**TASK STATEMENT:**
Below are the records; copy each line in them that holds the word "данных".

**GIVEN RECORDS:**
════
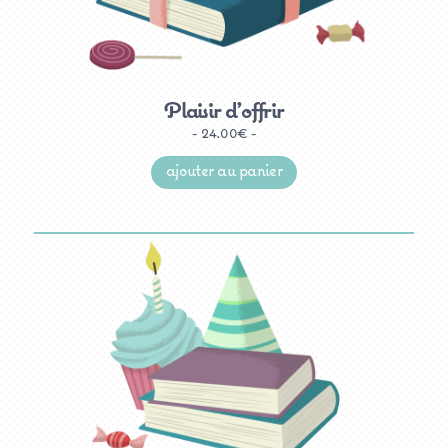
Plaisir d’offrir
24.00
€
ajouter au panier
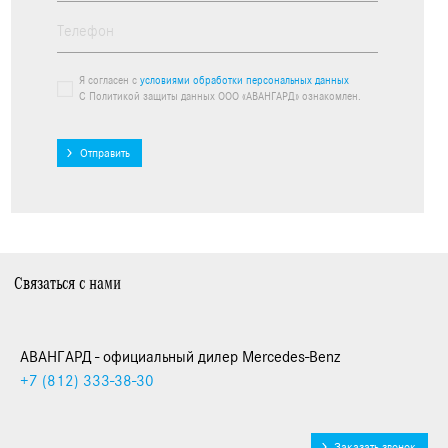
Я согласен с
условиями обработки персональных данных
С Политикой защиты данных ООО «АВАНГАРД» ознакомлен.
Отправить
Связаться с нами
АВАНГАРД - официальный дилер Mercedes-Benz
+7 (812)
333-38-30
Заказать звонок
════
**OUTPUT FOR THIS EXERCISE:**
условиями обработки персональных данных
С Политикой защиты данных ООО «АВАНГАРД» ознакомлен.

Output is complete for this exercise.